Lorenzo Hagerman, mon chef opérateur, vient du documentaire. Il sait filmer sans utiliser de lumière additionnelle. C’était donc idéal pour adapter ma mise en scène en fonction des imprévus que j’évoquais tout à l’heure. Toutefois, nous nous sommes limités en utilisant un objectif de caméra particulier. À la manière de Robert Bresson, nous avons travaillé avec une optique de 50 mm – voire 40 selon les cas –, soit la plus proche du regard humain. Cette optique ne permet pas une grande marge de manoeuvre surtout dans les endroits confinés. Elle oblige à rester concentré sur le cadre. Je voulais que la vision du spectateur sur les évènements soit la plus naturelle possible. La force des images devait suffire à la compréhension de l’histoire. Contrairement à SANGRE et LOS BASTARDOS qui laissaient beaucoup d’interrogations en suspens, je voulais qu’à la fin d’HELI tout soit clair dans l’esprit du spectateur. J’étais donc focalisé sur la progression du récit. En cela, M LE MAUDIT de Fritz Lang est une merveille, tout est dit à l’image, dans le montage… Vous pourriez presque le regarder sans le son. Modestement, j’ai essayé de tendre vers une telle perfection. Bien sûr, tous les plans du film n’ont pas pour unique fonction de faire progresser l’histoire et certains servent à créer un climat, un feeling. 

Comme ce plan quasi burlesque avec le tank devant la maison… 

Exactement. Je ne cherchais pas spécialement le burlesque mais à créer de la confusion dans l’esprit du spectateur et ainsi briser la linéarité du récit. On ne sait pas si ce plan traduit un rêve, une paranoïa… C’est ambigu. 

HELI contient une séquence de torture insoutenable. Pourquoi être aussi explicite ? 

Prenez mon précédent long-métrage LOS BASTARDOS. J’évoquais une montée en tension, jusqu’au moment où mon héros craque et tire. C’est très violent et désespéré. Ce genre de comportement chez l’être humain m’attriste profondément. En le filmant, je ne cherche pas à impressionner mais à traduire la tristesse qui se dégage de tels actes. Leurs auteurs ne sont pas que des monstres mais des êtres humains et souvent des enfants comme je le montre dans HELI. Je n’invente rien, vous pouvez aller sur internet, vous trouverez des images horribles. Sans le savoir, j’ai d’ailleurs reproduit ici une scène de torture qui s’est déroulée de la même manière dans la vie. Je veux que les spectateurs mexicains voient la réalité en face. Lorsque l’on pense à des règlements de compte mafieux, on imagine toujours un énorme bonhomme avec une moustache, un chapeau, habillé tout en noir. Or, les gangs payent des enfants pour faire ce sale boulot. 

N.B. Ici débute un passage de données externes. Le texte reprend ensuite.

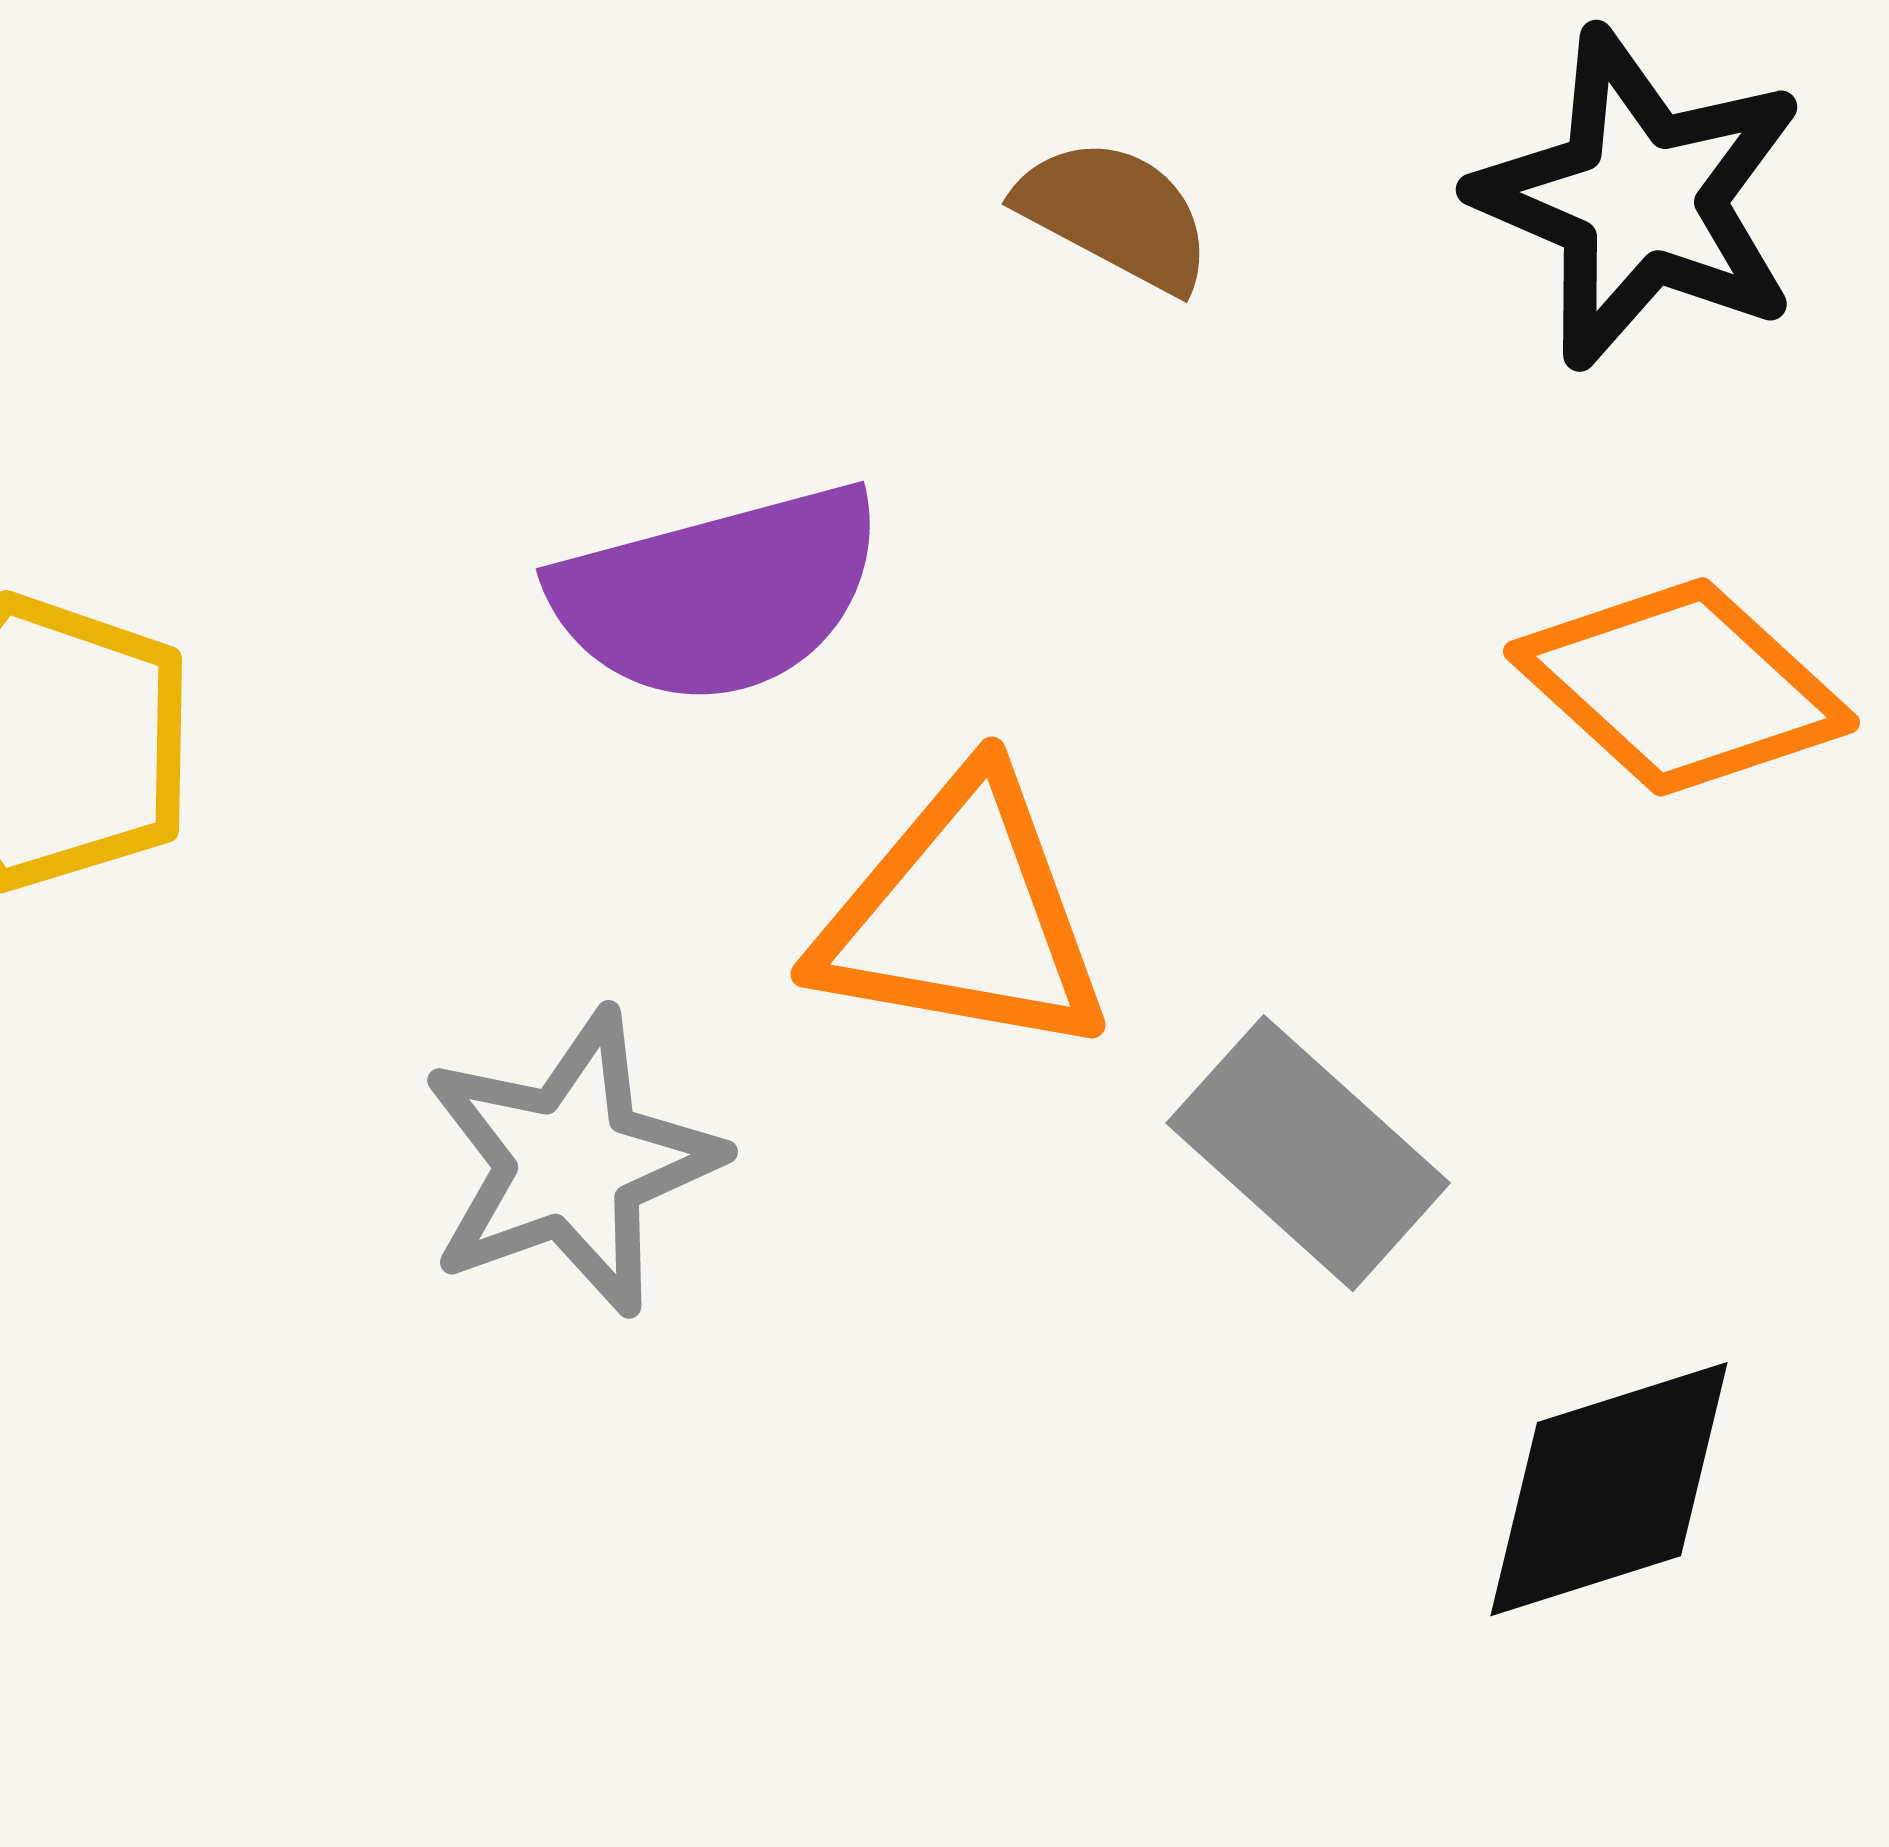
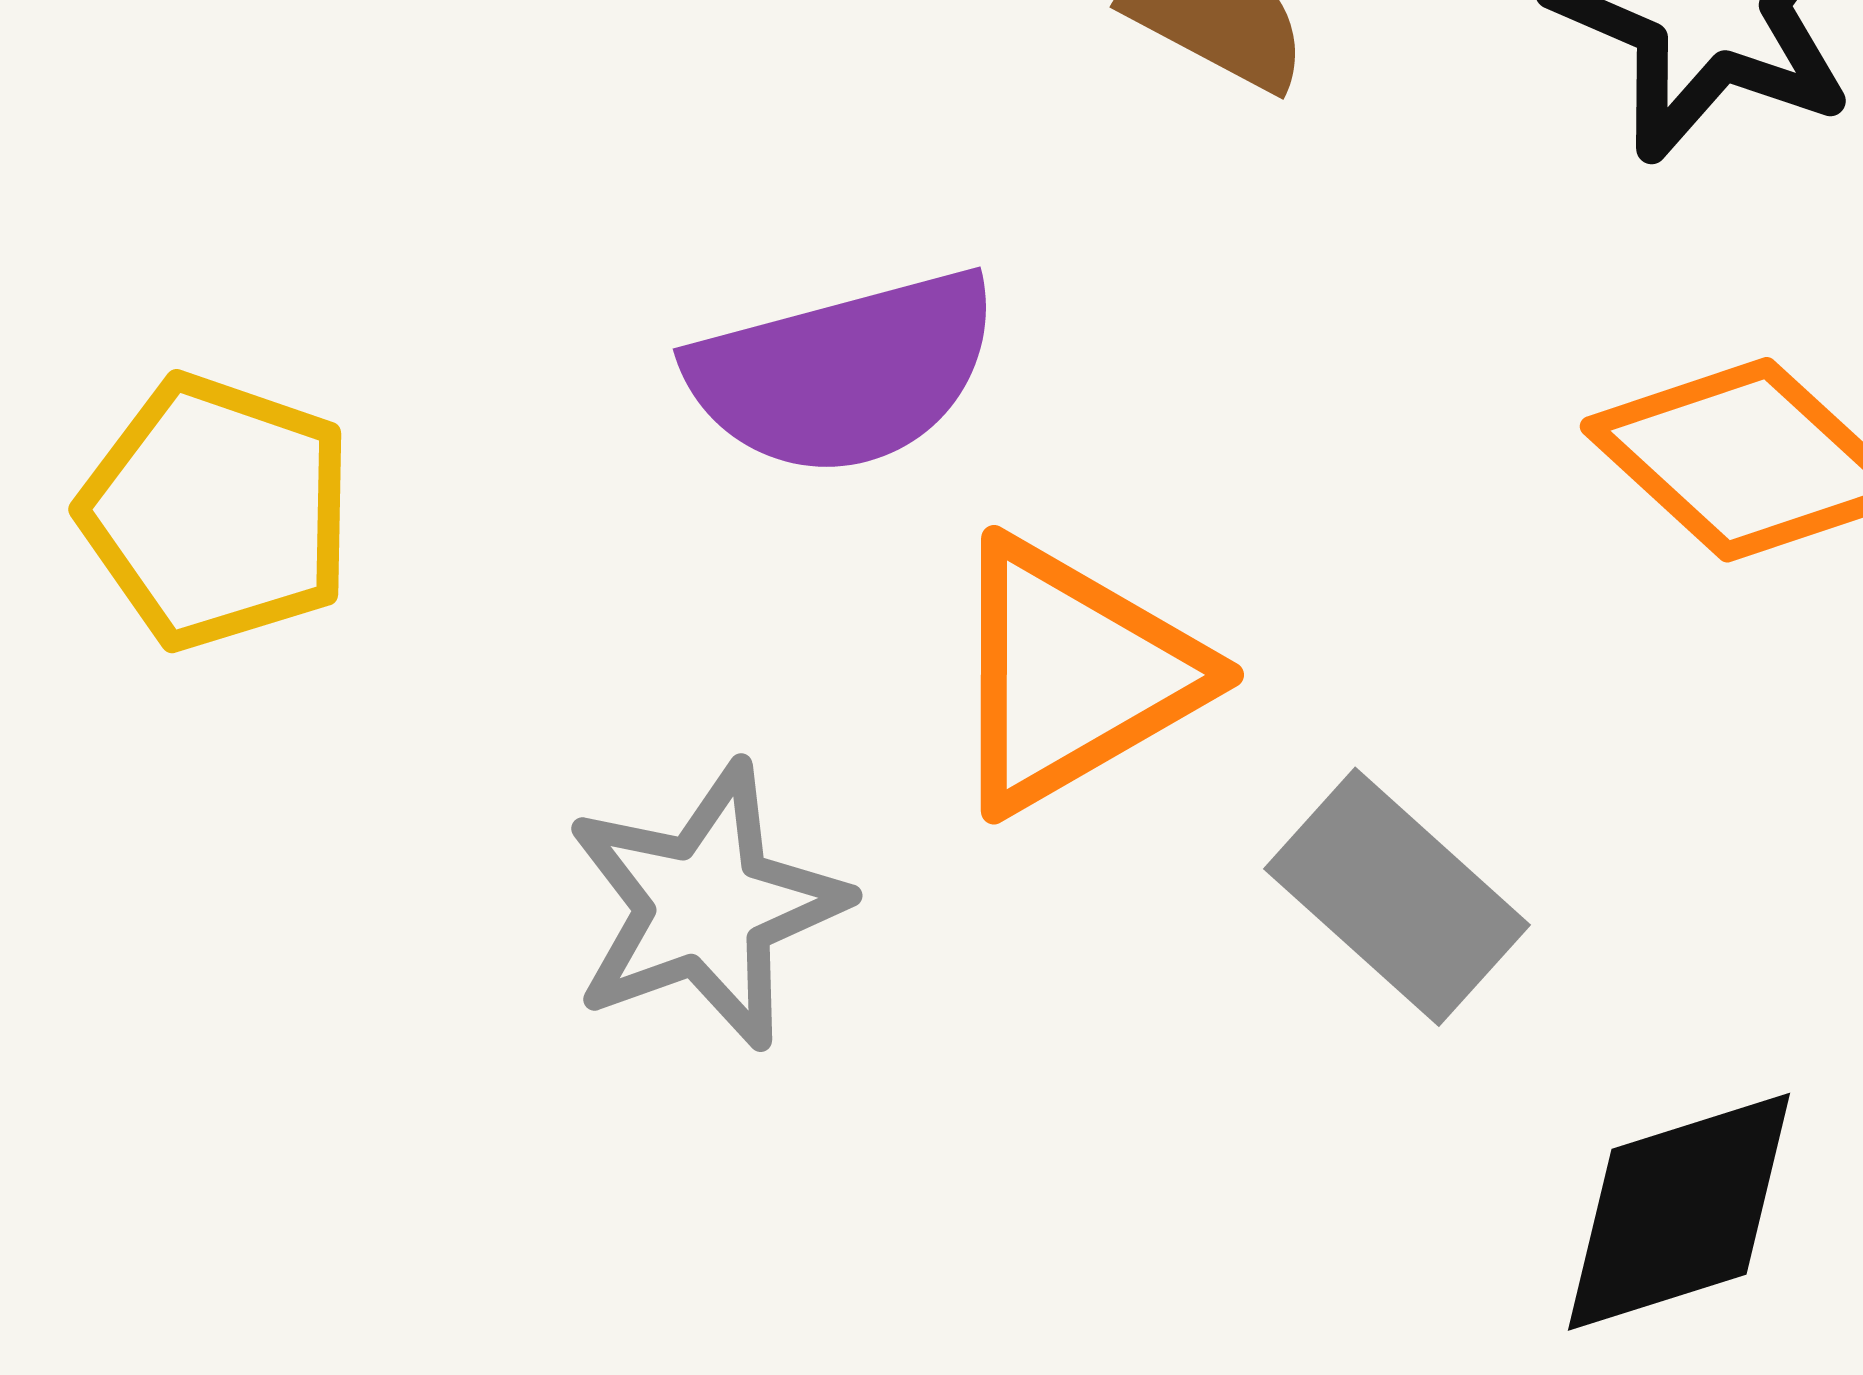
orange triangle: (963, 916) -> (1073, 675), turned -40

Il y a toujours le piège de la fascination/répulsion face à de telles images ? 

Hitchcock avait l’habitude de dire que les choses sont plus fortes quand vous les cachez. J’ai voulu voir au contraire ce que ça peut produire comme effet si je les montre frontalement. Je ne cherche pas à créer du suspense. D’autre part, n’ayant jamais été confronté moi-même à de la violence extrême, je me devais d’explorer ce mystère avec ma caméra. 

Le film s’ouvre sur une séquence très forte qui lance ensuite un long flash-back. Pourquoi avoir structuré votre récit ainsi ? 

J’ai toujours voulu commencer le film avec cette image : un homme pendu au-dessus d’un pont. Cette image est très commune au Mexique. Elle est présente dans les journaux sans arrêt. Je voulais la montrer en dehors de son contexte, pour ensuite remonter le fil du récit et dévoiler la réalité qu’elle renferme. Derrière chaque image comme celle-ci, il y a du drame humain, des innocents victimes d’une violence aveugle… Bref, une histoire qu’il faut raconter, sinon les gens se rassureront toujours en pensant que l’homme pendu au-dessus de ce pont le méritait.